XML 2003 logo

Towards semantic interoperability of XML vocabularies. A brief note.

Abstract

This short reasearch note sketches a direction for linking ontologies to information extraction from XML documents. Only minimal assumptions about ontologies are made. We propose Xpath/XSLT based rules bound to concepts from a chosen ontology as a declarative specification of a mechanism capable of 'lifting' contents fragments from markup specific encodings to an independent, concept-tagged extraction formats.

Keywords


Table of Contents

1. Introduction
2. Ontologies
3. A sketch of the proposed approach
4. Future work
Biography

1. Introduction

We address the issue of common semantics in XML documents created using different vocabularies. Today an abundance of (local) information exchange standards exists, created within different industries. The standards are semantically partially overlapping, yet they choose non-unified expression for potentially shareable information. The resulting lack of inter-standard interoperability will not disappear overnight. The common and universally shared standard, such as UBL, is not yet there.

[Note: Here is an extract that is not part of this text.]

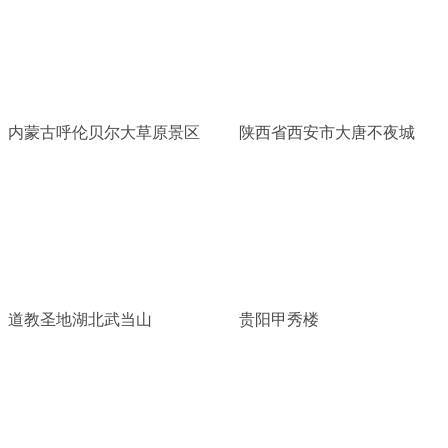
内蒙古呼伦贝尔大草原景区
陕西省西安市大唐不夜城
道教圣地湖北武当山
贵阳甲秀楼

There are reasons for the multiplicity of 'local' standards as they evolve out of previous practices of electronic data processing within industry groups respecting the need for continuity in interoperability with legacy applications. Metaphorically speaking, a number of islands emerged from the sea following their own natural processes; there is an opportunity for trade between the islands before a complete continent emerges.

The complete translational equivalence between different vocabularies is likely not achievable in the general case: the documents will contain instances of non overlapping concepts, or they may depend on information items from a locally shared context. Our approach therefore concentrates on deriving value from exploiting semantic equivalence between subsets of content items.

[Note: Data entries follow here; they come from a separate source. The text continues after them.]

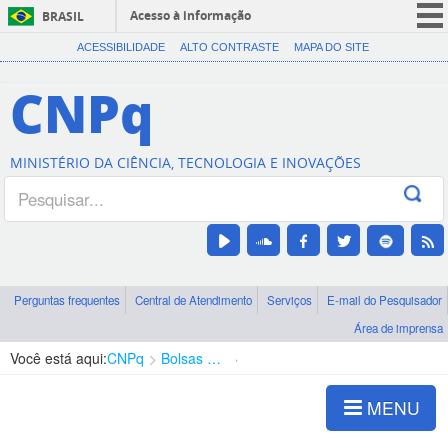
Acesso à informação
BRASIL
CORONAVÍRUS (COVID-19)
ACESSIBILIDADE
ALTO CONTRASTE
MAPA DO SITE
Participe
CNPq
Serviços
Legislação
MINISTÉRIO DA CIÊNCIA, TECNOLOGIA E INOVAÇÕES
Canais
Perguntas frequentes
Central de Atendimento
Serviços
E-mail do Pesquisador
Área de imprensa
Você está aqui:
CNPq
Bolsas e Auxílios Vigentes
Projetos de Pesquisa
MENU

The standards work because communicating parties mutually agree as to the details of a chosen markup convention. The markup acquires procedural semantics defined by how elements and attributes are actually used.

As previously mentioned due to differences in expressive powers between markup standards it is in general not possible to faithfully mechanically translate between them. We therefore concentrate on information extraction from a given markup standard to a user defined form synchronized with a user chosen ontology. We concern ourselves with 'lifting' content from a standard specific encoding into an independent form. This resulting form may be useful to search engines, data classification, and data mining. The important point is that the extracted content can be further processed in alignment with the ontology underlying content extraction, independently from the details of source standards. Thus any subsequent data processing API and transformation rules can remain relatively more stable than the details of the input set of standards.

2. Ontologies

Ontologies as computational entities have been studied extensively within Artificial Intelligence (AI) and its various subdomains since the late 60-s. They have been developed to support reasoning systems with domain models. Various forms of ontologies have been used in Natural Language Processing, including Machine Translation and Intelligent Information Retrieval, in Expert Systems, and so on. While AI is not as fashionable as it once was the Knowledge Representation work should still serve as a source of insights already gotten to avoid reinventing the wheel for the Semantic Web. (Similarly, Software Agents literature should be consulted within Web Services pursuits.)

An ontology, on a logical level, is a collection of "concepts" and their relationships. The concepts selected form a conceptualization of a given domain. Although English nouns are typically used to name concepts, it is important to remember that the concepts are not intended to represent words but classes of things and their familiar names are used only for mnemonic value like Java class names. In fact, some conventions augment concept names with further suffixes, e.g. CAR_1, CAR/VEHICLE, etc. where the concept name chosen is polysemous and by itself not precise enough to name a clear-cut concept. The fundamental relation partially ordering concepts is generalization typically called IS-A. The relation is analogous to SUPERCLASS relation of Object-Oriented languages; it organizes concepts hierarchically. Other relations such as PART-OF are also commonly used. It is the network of relations that constitutes the meaning of concepts and not their names (similarly the meaning of a Java class is constituted by how is it used and how is it related to other classes.

From the implementation point of view an ontology is a (networked) database of concepts and relations augmented by access mechanisms (APIs) allowing navigation among concepts.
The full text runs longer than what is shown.